╭──

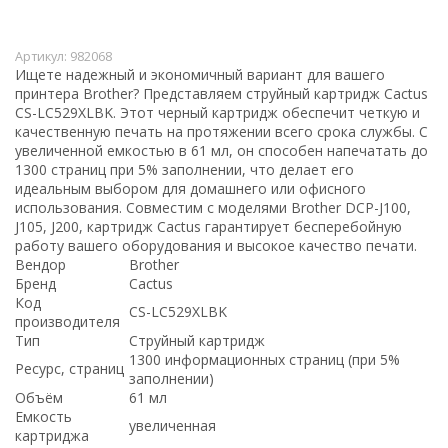
Артикул:
982068
Ищете надежный и экономичный вариант для вашего
принтера Brother? Представляем струйный картридж Cactus
CS-LC529XLBK. Этот черный картридж обеспечит четкую и
качественную печать на протяжении всего срока службы. С
увеличенной емкостью в 61 мл, он способен напечатать до
1300 страниц при 5% заполнении, что делает его
идеальным выбором для домашнего или офисного
использования. Совместим с моделями Brother DCP-J100,
J105, J200, картридж Cactus гарантирует бесперебойную
работу вашего оборудования и высокое качество печати.
Вендор
Brother
Бренд
Cactus
Код
CS-LC529XLBK
производителя
Тип
Струйный картридж
1300 информационных страниц (при 5%
Ресурс, страниц
заполнении)
Объём
61 мл
Емкость
увеличенная
картриджа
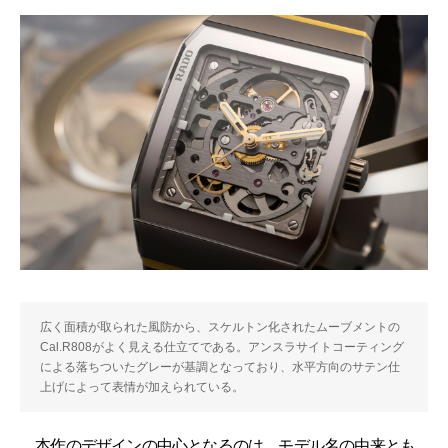
広く面積が取られた風防から、スケルトン化されたムーブメントの
Cal.R808がよく見える仕立てである。アンスラサイトコーティング
による落ちついたグレーが基調となっており、水平方向のサテン仕
上げによって表情が加えられている。
本作のデザインの中心となるのは、モデル名の由来とも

╰──

- ASSIGNED TASK -
All that is wanted is the lines above between the one containing "качественную печать на" and the one containing "Cal.R808がよく見える仕立てである。アンスラサイトコーティング", inclusive, restated word for word, with pictures omitted.

- COMPLETED TASK -
качественную печать на протяжении всего срока службы. С
увеличенной емкостью в 61 мл, он способен напечатать до
1300 страниц при 5% заполнении, что делает его
идеальным выбором для домашнего или офисного
использования. Совместим с моделями Brother DCP-J100,
J105, J200, картридж Cactus гарантирует бесперебойную
работу вашего оборудования и высокое качество печати.
Вендор
Brother
Бренд
Cactus
Код
CS-LC529XLBK
производителя
Тип
Струйный картридж
1300 информационных страниц (при 5%
Ресурс, страниц
заполнении)
Объём
61 мл
Емкость
увеличенная
картриджа
広く面積が取られた風防から、スケルトン化されたムーブメントの
Cal.R808がよく見える仕立てである。アンスラサイトコーティング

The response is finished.